___ Provided records

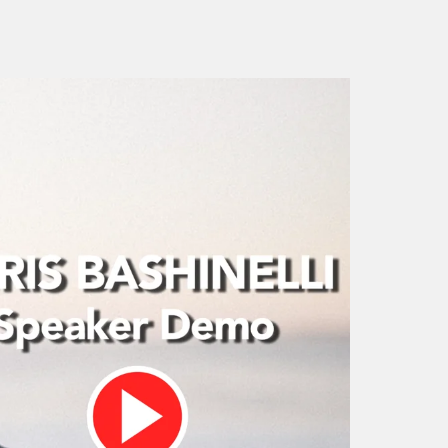
The “Stoop” : Creatin
How to Increase Sales
Culture of Trust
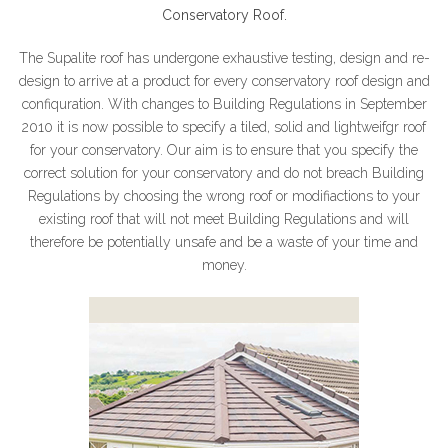
Conservatory Roof.
The Supalite roof has undergone exhaustive testing, design and re-
design to arrive at a product for every conservatory roof design and
confiquration. With changes to Building Regulations in September
2010 it is now possible to specify a tiled, solid and lightweifgr roof
for your conservatory. Our aim is to ensure that you specify the
correct solution for your conservatory and do not breach Building
Regulations by choosing the wrong roof or modifiactions to your
existing roof that will not meet Building Regulations and will
therefore be potentially unsafe and be a waste of your time and
money.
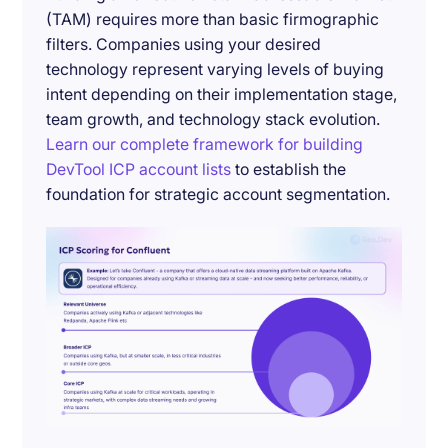
(TAM) requires more than basic firmographic
filters. Companies using your desired
technology represent varying levels of buying
intent depending on their implementation stage,
team growth, and technology stack evolution.
Learn our complete framework for building
DevTool ICP account lists
to establish the
foundation for strategic account segmentation.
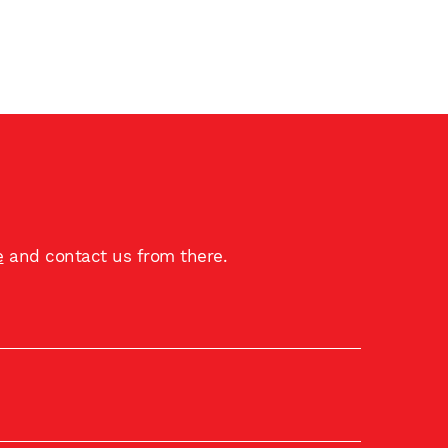
e
and contact us from there.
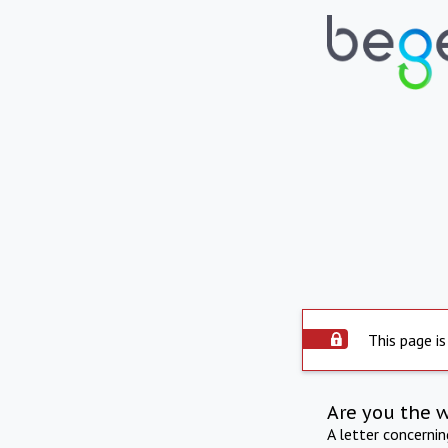
This page is
Are you the 
A letter concerni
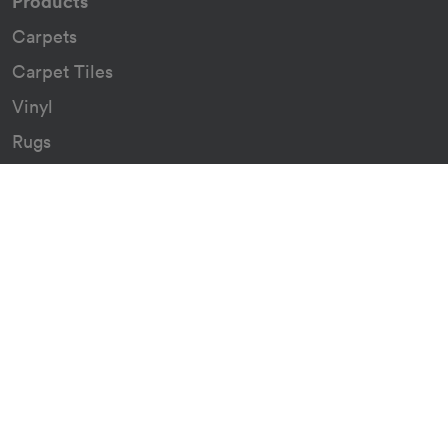
Products
Carpets
Carpet Tiles
Vinyl
Rugs
Indoor/Outdoor Rugs
Custom Carpets
Resources
Downloads
Certificates
Asthma Q&A
Artificial Grass
Astro Turf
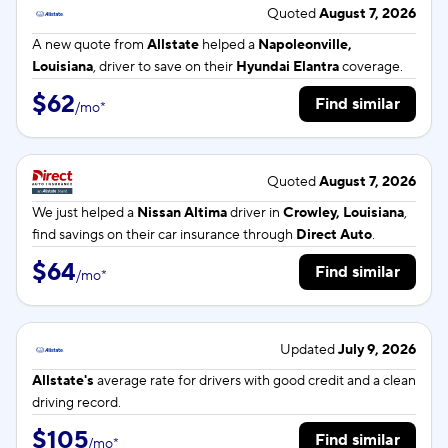
Quoted
August 7, 2026
A new quote from
Allstate
helped a
Napoleonville,
Louisiana
, driver to save on their
Hyundai Elantra
coverage.
$62
Find similar
/
mo
*
Quoted
August 7, 2026
We just helped a
Nissan Altima
driver in
Crowley, Louisiana
,
find savings on their car insurance through
Direct Auto
.
$64
Find similar
/
mo
*
Updated
July 9, 2026
Allstate's
average rate for
drivers with good credit and a clean
driving record.
$105
Find similar
/
mo
*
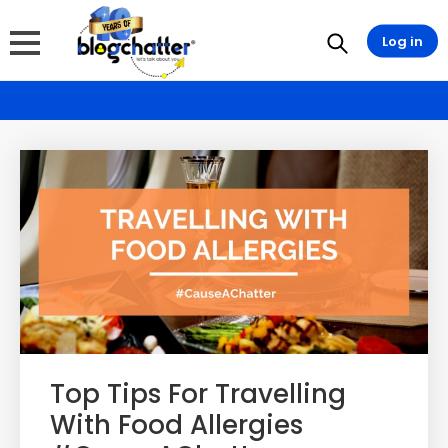
Log in
Top Tips For Travelling
With Food Allergies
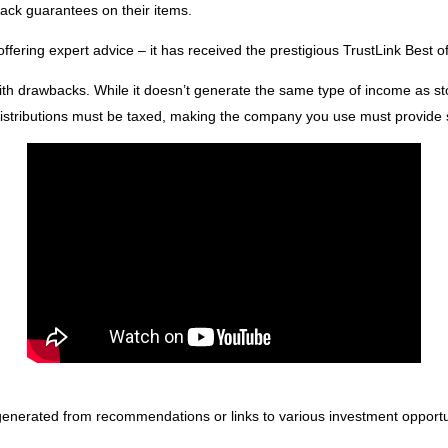
ack guarantees on their items.
 offering expert advice – it has received the prestigious TrustLink Best
h drawbacks. While it doesn’t generate the same type of income as stoc
istributions must be taxed, making the company you use must provide su
 generated from recommendations or links to various investment opportu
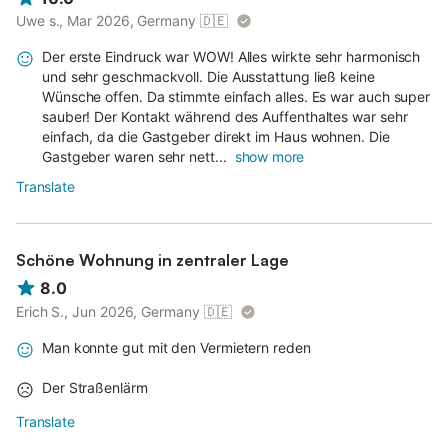
Uwe s., Mar 2026, Germany
🇩🇪
Der erste Eindruck war WOW! Alles wirkte sehr harmonisch
und sehr geschmackvoll. Die Ausstattung ließ keine
Wünsche offen. Da stimmte einfach alles. Es war auch super
sauber! Der Kontakt während des Auffenthaltes war sehr
einfach, da die Gastgeber direkt im Haus wohnen. Die
Gastgeber waren sehr nett...
show more
Translate
Schöne Wohnung in zentraler Lage
8.0
Erich S., Jun 2026, Germany
🇩🇪
Man konnte gut mit den Vermietern reden
Der Straßenlärm
Translate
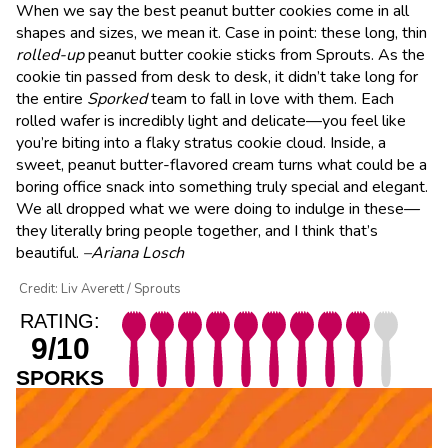
When we say the best peanut butter cookies come in all
shapes and sizes, we mean it. Case in point: these long, thin
rolled-up
peanut butter cookie sticks from Sprouts. As the
cookie tin passed from desk to desk, it didn’t take long for
the entire
Sporked
team to fall in love with them. Each
rolled wafer is incredibly light and delicate—you feel like
you’re biting into a flaky stratus cookie cloud. Inside, a
sweet, peanut butter-flavored cream turns what could be a
boring office snack into something truly special and elegant.
We all dropped what we were doing to indulge in these—
they literally bring people together, and I think that’s
beautiful.
–Ariana Losch
Credit: Liv Averett / Sprouts
RATING:
9/10
SPORKS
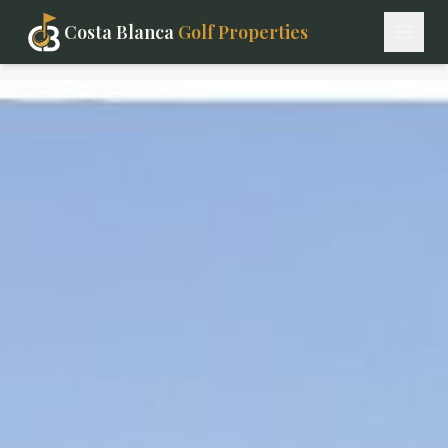
Costa Blanca
Golf Properties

______

*Directions for this task*.
Take the entries above and copy out all lines with the string "design".

*Answer below*.
The Supalite roof has undergone exhaustive testing, design and re-
design to arrive at a product for every conservatory roof design and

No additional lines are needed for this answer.